Because you called your procedure 'fillArray', I assumed you like to fill a whole memory block with a byte value. So I did a comparision on different approaches. It is 32 bit masm code, but the results should be similar in 64 bit mode. Each approach is tested with both aligned and unaligned buffers. Here are the results:
Simple REP STOSB - aligned....: 192
Simple REP STOSB - not aligned: 192
Simple REP STOSD - aligned....: 191
Simple REP STOSD - not aligned: 222
Simple while loop - aligned....: 267
Simple while loop - not aligned: 261
Simple while loop with different addressing - aligned....: 271
Simple while loop with different addressing - not aligned: 262
Loop with 16-byte SSE write - aligned....: 192
Loop with 16-byte SSE write - not aligned: 205
Loop with 16-byte SSE write non-temporal hint - aligned....: 126 (EDIT)
The most naive variant using the following code seems to perform best in both scenarios and has the smallest code size as well:
cld
mov al, 44h ; byte value
mov edi, lpDst
mov ecx, 256000*4 ; buf size
rep stosb
EDIT: It's not the fastest for aligned data.

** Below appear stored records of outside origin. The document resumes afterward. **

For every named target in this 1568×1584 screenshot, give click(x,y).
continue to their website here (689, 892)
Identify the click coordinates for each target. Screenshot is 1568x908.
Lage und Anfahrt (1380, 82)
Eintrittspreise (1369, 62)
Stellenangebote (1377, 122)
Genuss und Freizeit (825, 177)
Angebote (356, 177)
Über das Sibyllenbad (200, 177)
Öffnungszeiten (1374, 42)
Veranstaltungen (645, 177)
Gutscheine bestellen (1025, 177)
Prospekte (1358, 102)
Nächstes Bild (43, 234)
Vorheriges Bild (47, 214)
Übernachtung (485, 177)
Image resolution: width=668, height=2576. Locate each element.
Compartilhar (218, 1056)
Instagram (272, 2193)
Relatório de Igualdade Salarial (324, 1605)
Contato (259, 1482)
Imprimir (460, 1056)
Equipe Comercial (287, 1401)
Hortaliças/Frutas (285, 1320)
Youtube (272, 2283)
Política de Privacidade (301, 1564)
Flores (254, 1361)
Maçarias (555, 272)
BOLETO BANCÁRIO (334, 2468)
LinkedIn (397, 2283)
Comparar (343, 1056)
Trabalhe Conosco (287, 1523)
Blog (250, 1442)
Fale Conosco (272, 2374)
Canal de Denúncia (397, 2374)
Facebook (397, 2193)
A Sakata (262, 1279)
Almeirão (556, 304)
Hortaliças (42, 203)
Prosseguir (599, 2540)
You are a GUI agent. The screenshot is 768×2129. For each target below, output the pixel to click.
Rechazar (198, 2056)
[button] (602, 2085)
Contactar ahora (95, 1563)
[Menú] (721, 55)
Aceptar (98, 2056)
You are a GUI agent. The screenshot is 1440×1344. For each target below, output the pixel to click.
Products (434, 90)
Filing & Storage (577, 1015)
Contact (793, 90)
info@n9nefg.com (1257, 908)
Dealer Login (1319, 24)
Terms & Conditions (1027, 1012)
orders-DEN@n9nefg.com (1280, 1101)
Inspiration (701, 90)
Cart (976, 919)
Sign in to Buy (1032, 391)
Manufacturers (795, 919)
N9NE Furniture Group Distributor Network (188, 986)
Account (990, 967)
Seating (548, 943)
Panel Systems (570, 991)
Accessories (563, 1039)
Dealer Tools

Added MOVNTDQ version which performs best, see below.
For the sake of completeness, here are excerpts from the other routines - the value is assumed to be expanded into EAX before:
Rep Stosd:
mov edi, lpDst
mov ecx, 256000
rep stosd
Simple While:
mov edi, lpDst
mov ecx, 256000
.while ecx>0
mov [edi],eax
add edi,4
dec ecx
.endw
Different simple while:
mov edi, lpDst
xor ecx, ecx
.while ecx<256000
mov [edi+ecx*4],eax
inc ecx
.endw
SSE(both):
movd xmm0,eax
punpckldq xmm0,xmm0 ; xxxxxxxxGGGGHHHH -> xxxxxxxxHHHHHHHH
punpcklqdq xmm0,xmm0 ; xxxxxxxxHHHHHHHH -> HHHHHHHHHHHHHHHH
mov ecx, 256000/4 ; 16 byte
mov edi, lpDst
.while ecx>0
movdqa xmmword ptr [edi],xmm0 ; movdqu for unaligned
add edi,16
dec ecx
.endw
SSE(NT,aligned,EDIT):
movd xmm0,eax
punpckldq xmm0,xmm0 ; xxxxxxxxGGGGHHHH -> xxxxxxxxHHHHHHHH
punpcklqdq xmm0,xmm0 ; xxxxxxxxHHHHHHHH -> HHHHHHHHHHHHHHHH
mov ecx, 256000/4 ; 16 byte
mov edi, lpDst
.while ecx>0
movntdq xmmword ptr [edi],xmm0
add edi,16
dec ecx
.endw
I uploaded the whole code here http://pastie.org/9831404 --- the MASM package from hutch is required for assembling.
If SSSE3 is available, you can use pshufb to broadcast a byte to all positions of a register instead of a chain of punpck instructions.
movd xmm0, edx
xorps xmm1,xmm1 ; xmm1 = 0
pshufb xmm0, xmm1 ; xmm0 = _mm_set1_epi8(dl)